Don’t let your newsletters become Web pages!

When given the choice, most people now choose HTML over text when subscribing to newsletters and even discussion lists. (At the I-Copywriting Discussion List, our HTML subscribers outnumber text subscribers by a ratio of three to one. And that’s a list about words and writing.)

And that’s fine. If people prefer HTML, give it to them.

However, at the same time that some newsletters are turning into promotional emails, others are turning into inbound Web pages.

Full navigation links that match the Web site. Content intro links. Short intro text. Scannable subheads. And so on.

All of a sudden, what you’re sending out ceases to be a newsletter at all. It’s simply an alternative home page being pushed out to a subscriber base.

If delivering an HTML Web page is what you intend, that’s fine. But it’s not a newsletter.

Just because you are using HTML doesn’t mean that you have to use it a lot.

You can use it for headings and formatting. But you don’t have to add graphics and photographs. An HTML page doesn’t have to look like a Web page. (And the smaller the file size, the more your dial-up subscribers will thank you.)

Write your newsletter in a text editor first.

Give yourself the freedom to write it just the way you want. Get the flow right. Get the rhythm right. Let the quality of your writing sing out. Once you have a great newsletter in text, then format it in HTML.

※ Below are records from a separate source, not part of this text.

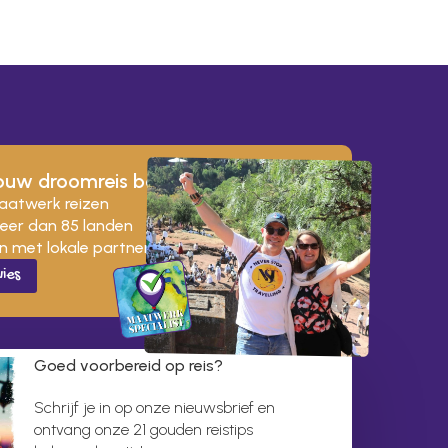
ouw droomreis boeken?
maatwerk reizen
meer dan 85 landen
 met lokale partners
vies
Goed voorbereid op reis?
Schrijf je in op onze nieuwsbrief en
ontvang onze 21 gouden reistips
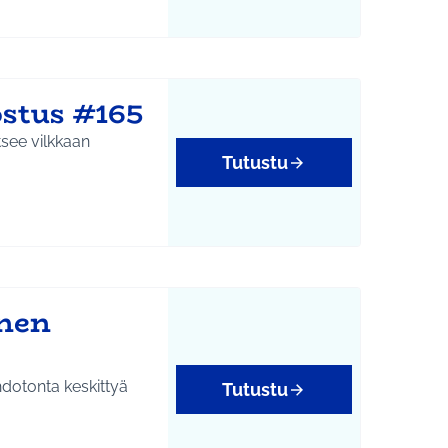
stus #165
tsee vilkkaan
Tutustu
inen
hdotonta keskittyä
Tutustu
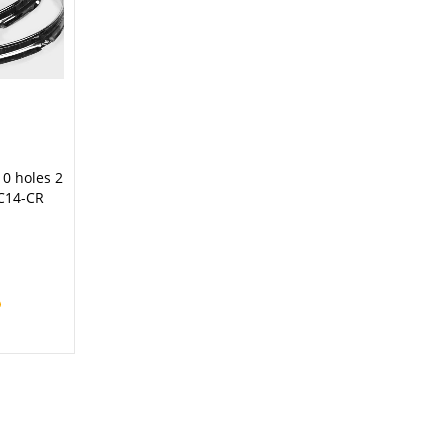
0 holes 2
PC14-CR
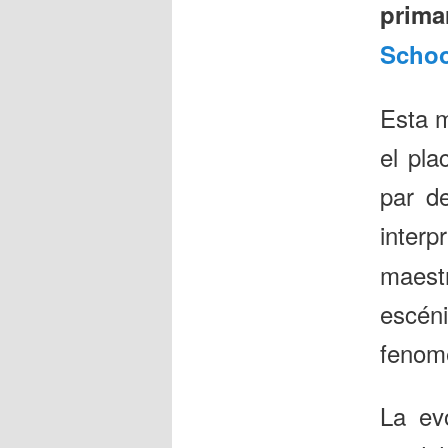
prima
Schoo
Esta m
el pla
par d
inter
maest
escén
fenom
La ev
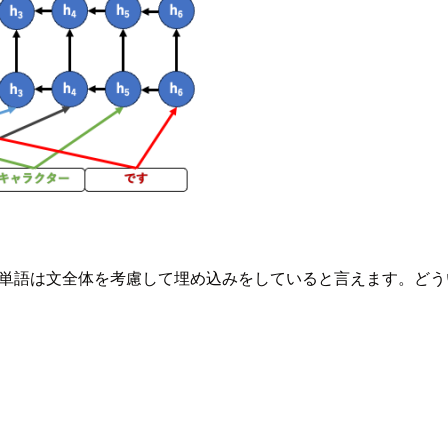
単語は文全体を考慮して埋め込みをしていると言えます。どう
。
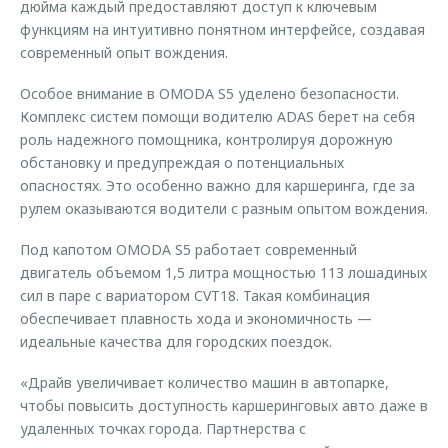
дюйма каждый предоставляют доступ к ключевым
функциям на интуитивно понятном интерфейсе, создавая
современный опыт вождения.
Особое внимание в OMODA S5 уделено безопасности.
Комплекс систем помощи водителю ADAS берет на себя
роль надежного помощника, контролируя дорожную
обстановку и предупреждая о потенциальных
опасностях. Это особенно важно для каршеринга, где за
рулем оказываются водители с разным опытом вождения.
Под капотом OMODA S5 работает современный
двигатель объемом 1,5 литра мощностью 113 лошадиных
сил в паре с вариатором CVT18. Такая комбинация
обеспечивает плавность хода и экономичность —
идеальные качества для городских поездок.
«Драйв увеличивает количество машин в автопарке,
чтобы повысить доступность каршеринговых авто даже в
удаленных точках города. Партнерства с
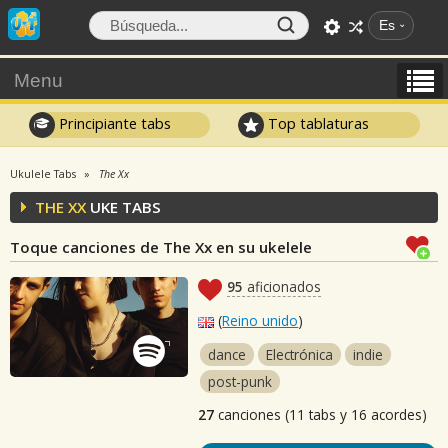
Es
Menu
Principiante tabs
Top tablaturas
Ukulele Tabs
The Xx
THE XX
UKE TABS
Toque canciones de The Xx en su ukelele
95
aficionados
(
Reino unido
)
dance
Electrónica
indie
post-punk
27
canciones (11 tabs y 16 acordes)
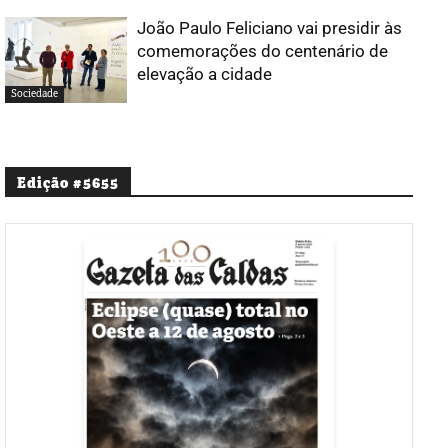
João Paulo Feliciano vai presidir às
comemorações do centenário de
elevação a cidade
Sociedade
Edição #5655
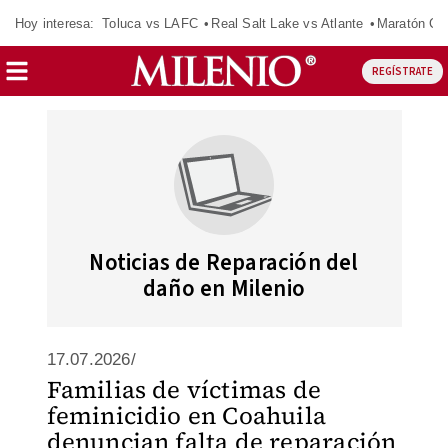
Hoy interesa:
Toluca vs LAFC
Real Salt Lake vs Atlante
Maratón C
REGÍSTRATE
Noticias de Reparación del
daño en Milenio
17.07.2026/
Familias de víctimas de
feminicidio en Coahuila
denuncian falta de reparación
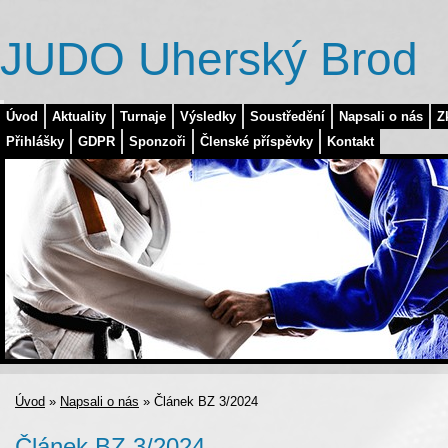
JUDO Uherský Brod
Úvod
Aktuality
Turnaje
Výsledky
Soustředění
Napsali o nás
Z
Přihlášky
GDPR
Sponzoři
Členské příspěvky
Kontakt
Úvod
»
Napsali o nás
»
Článek BZ 3/2024
Článek BZ 3/2024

If you do it the other way around — if you design before you write — you will be bound by design considerations that will disturb the flow of your text, break it up into small pieces, and probably diminish its grip and impact as a piece of writing.

As you can probably tell, I’m a traditionalist when it comes to online newsletters. I like to read great text that is engaging and compelling and leaves me looking forward to the next time it appears in my inbox.

Here’s a final thought on the subject of HTML newsletters:

Text emails come from individuals. HTML emails come from marketing departments. So if your newsletter is intended to carry the voice and character of an individual, talking one-on-one with the audience, stick with text.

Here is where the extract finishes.